When I arrived at Tony’s apartment one cold February morning, he was in the middle of a cup of yogurt. I sat on the couch getting my recording ready as Dragon’s Den played on TV. Tony told me that he likes the show and hopes to be on it someday. I started our conversation by asking him to define food insecurity.
“In a nutshell, it's just a state of being without reliable access to or a sufficient quantity of affordable, nutritious food. There are 4 million food-insecure people in this country. Not all of them are homeless, a lot of them are the working poor. They get up every day to go to work, but they just don't have enough food either to feed themselves or their children. in my case, nobody knew I was going through this, I didn't tell anybody. In July 2016, my work experience consisted of 16 years with two national banks, four years as a business development manager for a nonprofit organization and two years as an entrepreneur. On the flip side, I’d been working weekends in nightclubs for 20 years. So I was working six days a week the entire time I was living in Toronto.

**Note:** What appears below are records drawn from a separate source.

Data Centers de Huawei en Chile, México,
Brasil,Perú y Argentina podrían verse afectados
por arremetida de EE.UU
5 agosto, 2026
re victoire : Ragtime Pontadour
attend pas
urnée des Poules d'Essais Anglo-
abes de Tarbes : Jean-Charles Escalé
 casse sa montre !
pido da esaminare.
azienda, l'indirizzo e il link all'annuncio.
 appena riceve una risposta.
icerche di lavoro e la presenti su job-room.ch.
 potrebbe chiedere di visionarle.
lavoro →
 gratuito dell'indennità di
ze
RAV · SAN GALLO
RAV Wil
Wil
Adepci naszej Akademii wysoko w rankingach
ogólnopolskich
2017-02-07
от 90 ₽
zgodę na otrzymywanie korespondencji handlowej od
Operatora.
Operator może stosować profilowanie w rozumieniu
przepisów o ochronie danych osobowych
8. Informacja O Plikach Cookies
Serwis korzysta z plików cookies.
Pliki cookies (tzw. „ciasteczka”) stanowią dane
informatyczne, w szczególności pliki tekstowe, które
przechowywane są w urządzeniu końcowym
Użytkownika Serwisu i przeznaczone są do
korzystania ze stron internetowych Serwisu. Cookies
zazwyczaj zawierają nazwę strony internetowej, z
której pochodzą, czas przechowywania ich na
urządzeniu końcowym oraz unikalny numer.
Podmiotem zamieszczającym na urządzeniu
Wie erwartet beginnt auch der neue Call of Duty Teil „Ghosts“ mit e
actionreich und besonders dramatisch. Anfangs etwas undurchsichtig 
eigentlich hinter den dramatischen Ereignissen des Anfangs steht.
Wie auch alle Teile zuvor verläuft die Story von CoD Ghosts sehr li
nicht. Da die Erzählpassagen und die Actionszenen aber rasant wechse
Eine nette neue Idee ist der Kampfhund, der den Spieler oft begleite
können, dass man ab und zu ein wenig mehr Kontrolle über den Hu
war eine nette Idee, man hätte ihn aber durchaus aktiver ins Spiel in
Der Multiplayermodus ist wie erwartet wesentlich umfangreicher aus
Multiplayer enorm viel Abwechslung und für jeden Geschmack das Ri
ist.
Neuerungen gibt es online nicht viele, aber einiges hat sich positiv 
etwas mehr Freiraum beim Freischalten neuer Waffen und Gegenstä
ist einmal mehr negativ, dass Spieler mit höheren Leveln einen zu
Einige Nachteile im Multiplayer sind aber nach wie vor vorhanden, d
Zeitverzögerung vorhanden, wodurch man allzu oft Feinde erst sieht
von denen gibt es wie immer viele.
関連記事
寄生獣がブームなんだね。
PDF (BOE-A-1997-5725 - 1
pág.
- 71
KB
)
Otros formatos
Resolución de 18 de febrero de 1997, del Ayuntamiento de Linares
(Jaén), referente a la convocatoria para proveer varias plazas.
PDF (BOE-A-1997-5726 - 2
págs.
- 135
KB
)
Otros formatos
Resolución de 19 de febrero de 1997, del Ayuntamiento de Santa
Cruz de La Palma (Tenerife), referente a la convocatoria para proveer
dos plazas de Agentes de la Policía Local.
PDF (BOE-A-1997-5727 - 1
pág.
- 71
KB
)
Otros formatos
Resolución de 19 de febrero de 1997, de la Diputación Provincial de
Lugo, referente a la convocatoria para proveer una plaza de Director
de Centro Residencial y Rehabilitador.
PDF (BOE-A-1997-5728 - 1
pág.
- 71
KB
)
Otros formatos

But on that day, in July 2016, I had $270 to my name, I had no job, I had a failed business venture and became food insecure. For the first time in my life at 44 years old, I had to apply for social assistance to have an income. And nobody knew. My mother knew because she's my mother but nobody around me. My roommate didn't know and she lived with me. So it was kind of crazy. I just hid it. She would go to work every day, she didn’t understand that I wasn't eating breakfast, she wasn't here. She knew that I was eating dinner every night because she saw me sitting here at this table and that's all that mattered.
I decided to put my money towards paying my bills and I would just go without breakfast. And it was the easiest way for me. I didn't expect to be food insecure but I needed to make a decision, eat or keep up appearances. And I decided to keep up appearances. So I just simply moved into another state of, I don't know, I guess acceptance of where I was and what I was dealing with. It affects you mentally, I fell into a depression.
During this time, my sister didn't know what I was dealing with. She knew that I was in a situation, but she didn't know how bad it was. But my sister would always say, “If He brings you to it, He'll bring you through it.” And so I said that to myself, so many times, throughout the process.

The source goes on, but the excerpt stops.